You owe your feet an apology. These days of going the extra mile and walking the talk are taking a toll on your feet, especially if you wear shoes that don’t fit.

Unfortunately, many people think foot pain is unavoidable or a necessary side effect of good fashion sense. Most people will have foot problems at some point—anything from blisters to bunions. But they’re generally victims of their own bad choices, not just fashion.

Tracy Anderson, now a real estate agent for Edina Realty, vividly remembers a day about eight years ago when she was walking through downtown Minneapolis in a pair of her favorite high-heeled boots. Her heel got caught in a crack in the sidewalk and she twisted her ankle.

“I knew it hurt, but I just kind of went about my business,” she says. “I ignored it until I got home and tried to remove the boot. My foot was so swollen at that point, it was hard to get the boot off.”

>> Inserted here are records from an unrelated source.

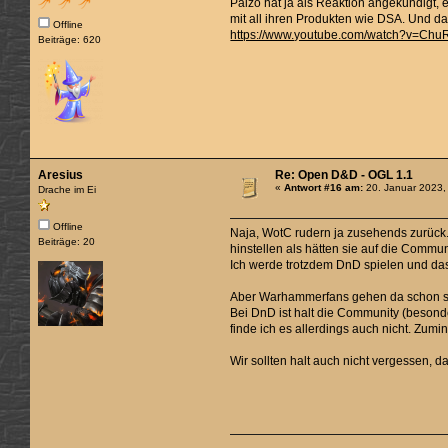
Paizo hat ja als Reaktion angekündigt,
mit all ihren Produkten wie DSA. Und da
Offline
https://www.youtube.com/watch?v=Ch
Beiträge: 620
Aresius
Re: Open D&D - OGL 1.1
«
Antwort #16 am:
20. Januar 2023,
Drache im Ei
Offline
Naja, WotC rudern ja zusehends zurück. 
Beiträge: 20
hinstellen als hätten sie auf die Commun
Ich werde trotzdem DnD spielen und das
Aber Warhammerfans gehen da schon sei
Bei DnD ist halt die Community (besonde
finde ich es allerdings auch nicht. Zumi
Wir sollten halt auch nicht vergessen,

She was accustomed to foot pain from being on her feet for 10 hours a day at trade shows in business attire and high-heeled shoes: “My feet would throb at the end of the day, and I’d walk back to the hotel barefoot.” Even so, she decided that her twisted ankle merited a trip to the podiatrist the very next day. Good thing.

 

Time Heals, Mostly

Anderson’s podiatrist—a doctor with extra training in neurological, circulatory, skin, and musculoskeletal systems of the foot and lower leg—told her she had a severe sprain in her ankle and a hairline fracture in her foot. When her boot stuck in the sidewalk, she had overstretched a ligament—one of the tough bands of fibers that connect bones and cartilage in the ankle and other joints. The most commonly damaged ligament in the foot is the talo-fibula, which stretches along the outside of each foot and connects to the ankle bone. In all, the foot has more than 100 tendons, ligaments, and muscles, 26 bones, and 33 joints. That’s a lot of moving parts, and it can take a long time for these interconnected systems to heal, because your feet are always in use.

Although Anderson saw her doctor the day after her accident, most people with foot injuries or problems don’t follow up as quickly. “The majority of the time when people come in, they’ve had a problem for quite some time,” says Dr. Jeff Pellersels, a podiatric surgeon and owner of the Twin Cities–based Foot and Ankle Clinics. “Most people just think it’s going to get better on its own. A lot of the time it does. Things do improve over time. The body has a great ability to heal itself.” But he cautions that the foot heals more slowly than other body parts because, “we’re using it every single day. We’re putting all of our weight on it. And some injuries just don’t respond to time. Sometimes they require a little extra care to heal.”

Anderson’s injury required her to wear a clunky stabilizing boot—not her style. “I just remember thinking it was miserable. And definitely not very fashionable,” she says. But she knew she would need to forgo fashion—at least in the short term—if she ever wanted to indulge in it again.